MT: I think that if you want to be part of the resistance, you might be drawn to reading The Handmaid's Tale. [But] I can't imagine that this is the sort of book that if you were like, 'I don't know how I feel about the resistance' and then you read this book, [you'd be] like 'yeah, I'm gonna do it.' ... I think it's more likely [that] you listen to like a Sleater-Kinney song and like feel like you're going to join up.

But I think the one thing that the book does really well — which, I think, is like a slow sink in as opposed to 'grab your flag immediately and take to the streets' — is about the things that people present to you as the truth. And I think it does a really great job of undermining that.

The Handmaid's Tale by Margaret Atwood.

MO: I'm kind of on the same page there... Generally, I think there is sufficient inspiration in reality to want to resist certain things... I think there are a lot of fabulous reasons to read speculative fiction, Margaret Atwood, and this book in particular. [But] I don't necessarily think that this is necessary to better understand our current reality, or a requirement to feel like you are in some way resisting... the current political administration.
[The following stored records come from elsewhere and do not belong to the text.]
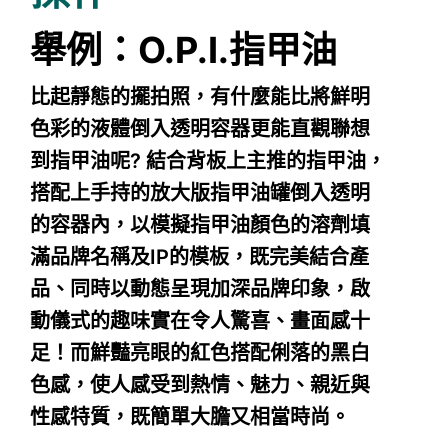
舉例：O.P.I.指甲油
比起靜態的擺拍照，有什麼能比將鮮明
色彩的液體倒入透明容器更能直觀聯想
到指甲油呢? 結合背板上主推的指甲油，
搭配上手持的放大版指甲油罐倒入透明
的容器內，以模擬指甲油顏色的溶劑填
滿品牌名稱及IP的模板，既完美結合產
品、同時以動態呈現加深品牌印象，啟
動儀式的趣味實在令人驚喜、畫面感十
足！而鮮豔亮眼的紅色搭配俐落的黑白
色感，使人感受到熱情、魅力、親近與
性感特質，既簡單大膽又相當時尚。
AK: I totally agree in the sense that this is not a mobilizing book in that regard... Reading a book, in and of itself, isn't a political action for me.

MT: Blasphemy!

AK: Well, I don't think it is. I think that taking the book and thinking about the book — that's where the action takes place. ... And I think we should be questioning why we're only talking about The Handmaid's Tale.

...I think that the fact that it had this really interesting narrator — a questioning narrator — is part of the power of the book. And it's sort of that spirit that, if anything, is the useful part to take away.

This transcript has been edited from the original recording for clarity and length.